Chapter 8: Individual Income tax computation and tax credits Flashcards
What is a tax bracket?
a range of taxable income taxed at a specified rate
What is a tax rate schedule?
a schedule of progressive tax rates and the income ranges to which the rates apply that a taxpayer may use to compute her gross tax liability
What is a tax table?
An IRS provided table that specifies the federal income tax liability for individuals with taxable income within a specific range. Taxpayers with income less than 100k must use the tables instead of the schedules
What are some exceptions to taxpayers who’s taxable income is 100k or less for using the tax schedules rather than the tax tables?

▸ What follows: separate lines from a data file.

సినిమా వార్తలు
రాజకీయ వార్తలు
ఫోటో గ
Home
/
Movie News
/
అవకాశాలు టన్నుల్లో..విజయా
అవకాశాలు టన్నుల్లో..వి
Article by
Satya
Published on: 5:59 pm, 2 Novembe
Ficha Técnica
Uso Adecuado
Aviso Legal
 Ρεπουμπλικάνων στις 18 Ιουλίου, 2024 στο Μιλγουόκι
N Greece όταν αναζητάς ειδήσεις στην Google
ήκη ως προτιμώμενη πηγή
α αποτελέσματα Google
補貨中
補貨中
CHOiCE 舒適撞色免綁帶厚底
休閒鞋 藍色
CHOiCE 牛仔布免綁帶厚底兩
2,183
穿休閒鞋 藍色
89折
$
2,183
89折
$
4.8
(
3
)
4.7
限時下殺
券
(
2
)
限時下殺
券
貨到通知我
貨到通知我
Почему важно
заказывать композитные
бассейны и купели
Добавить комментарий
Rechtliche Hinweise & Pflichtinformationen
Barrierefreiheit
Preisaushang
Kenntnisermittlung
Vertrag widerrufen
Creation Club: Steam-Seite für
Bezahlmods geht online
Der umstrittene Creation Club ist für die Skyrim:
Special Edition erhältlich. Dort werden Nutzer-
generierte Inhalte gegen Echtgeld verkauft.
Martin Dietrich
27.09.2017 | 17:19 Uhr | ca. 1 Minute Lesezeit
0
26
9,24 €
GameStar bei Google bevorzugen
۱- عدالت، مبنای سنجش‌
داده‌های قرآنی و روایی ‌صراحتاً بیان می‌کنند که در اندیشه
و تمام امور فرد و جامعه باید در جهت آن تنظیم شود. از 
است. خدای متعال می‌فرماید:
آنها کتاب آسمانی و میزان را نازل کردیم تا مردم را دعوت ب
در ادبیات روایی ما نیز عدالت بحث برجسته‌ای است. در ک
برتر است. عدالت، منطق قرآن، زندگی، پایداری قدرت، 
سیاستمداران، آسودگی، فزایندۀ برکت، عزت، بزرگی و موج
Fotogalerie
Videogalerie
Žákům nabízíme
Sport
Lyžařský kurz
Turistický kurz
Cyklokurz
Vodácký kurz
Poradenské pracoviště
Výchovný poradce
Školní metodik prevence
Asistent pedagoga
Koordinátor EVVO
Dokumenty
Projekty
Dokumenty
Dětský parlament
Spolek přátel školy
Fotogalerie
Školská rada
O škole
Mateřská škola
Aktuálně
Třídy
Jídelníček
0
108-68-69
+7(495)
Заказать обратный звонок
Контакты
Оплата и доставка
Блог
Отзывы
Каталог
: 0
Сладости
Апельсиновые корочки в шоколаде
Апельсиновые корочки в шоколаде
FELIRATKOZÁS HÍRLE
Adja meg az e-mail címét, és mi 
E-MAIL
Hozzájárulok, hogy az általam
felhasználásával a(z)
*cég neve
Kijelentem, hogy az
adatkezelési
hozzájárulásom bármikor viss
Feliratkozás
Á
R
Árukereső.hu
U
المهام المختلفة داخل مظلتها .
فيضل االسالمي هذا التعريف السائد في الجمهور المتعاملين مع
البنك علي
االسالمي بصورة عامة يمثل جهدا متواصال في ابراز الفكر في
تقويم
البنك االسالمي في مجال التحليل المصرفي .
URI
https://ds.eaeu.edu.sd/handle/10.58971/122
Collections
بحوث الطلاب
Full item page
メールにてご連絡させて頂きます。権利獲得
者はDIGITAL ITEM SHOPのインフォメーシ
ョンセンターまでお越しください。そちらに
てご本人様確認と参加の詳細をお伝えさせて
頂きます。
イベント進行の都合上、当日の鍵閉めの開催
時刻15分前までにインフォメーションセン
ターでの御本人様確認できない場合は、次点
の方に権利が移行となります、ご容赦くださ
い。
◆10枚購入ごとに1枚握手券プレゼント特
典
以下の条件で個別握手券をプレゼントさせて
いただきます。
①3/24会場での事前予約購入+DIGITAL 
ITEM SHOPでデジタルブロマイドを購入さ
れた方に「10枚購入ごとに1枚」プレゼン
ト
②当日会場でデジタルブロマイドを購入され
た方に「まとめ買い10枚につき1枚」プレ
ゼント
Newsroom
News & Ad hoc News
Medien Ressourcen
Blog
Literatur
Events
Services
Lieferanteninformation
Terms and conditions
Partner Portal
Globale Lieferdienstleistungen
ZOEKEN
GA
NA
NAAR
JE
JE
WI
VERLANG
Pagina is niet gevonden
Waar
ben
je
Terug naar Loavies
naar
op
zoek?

when taxpayers are subject to the kiddie tax, with qualified dividends or capital gains, or claiming the foreign earned income exclusion
What is the marriage penalty?
the extra cost of a married couple pays by filing a joint return relative to what they would have paid had they each filed as single taxpayers. This typically occurs when both spouses earn approximately the same amount of income.
When does the marriage penalty occur?
when a married couple has a greater tax liability when they use the married filing jointly tax rate schedule to determine the tax on their joint income than they would have owed if each spouse would have used the single tax rate
What is the marriage benefit?
the tax savings married couples receive by filing a joint return relative to the tax they would have paid had they each filed as single taxpayers, This typically occurs when one spouse is either not working or earns significantly less than the other spouse
When does a marriage benefit occur?
when a couple has a lesser tax liability when they use the married filing jointly tax rate schedule to determine the tax on their joint income than they would have owed if each spouse would have used the single tax rate
What is the kiddie tax?
a tax imposed at the parent’s marginal rate on a child’s unearned income
What is net unearned income?
Unearned income in excess of a specified threshold amount of a child under the age of 19 or under the age of 24 if a full time student
When does the kiddie tax apply?
this tax applies when:
- the child is under 18 years of age at year end
- the child is 18 at year end but her earned income does not exceed half of her support
- the child is over 18 but under 24, is a full time student during the year, and her earned income does not exceed half her support
What is the alternative minimum tax?
a tax on a broader tax base than the regular tax. it is designed to require taxpayers to pay some minimum level of tax even when they have low or no regular taxable income as a result of certain tax breaks in the tax code
What is the alternative minimum tax system?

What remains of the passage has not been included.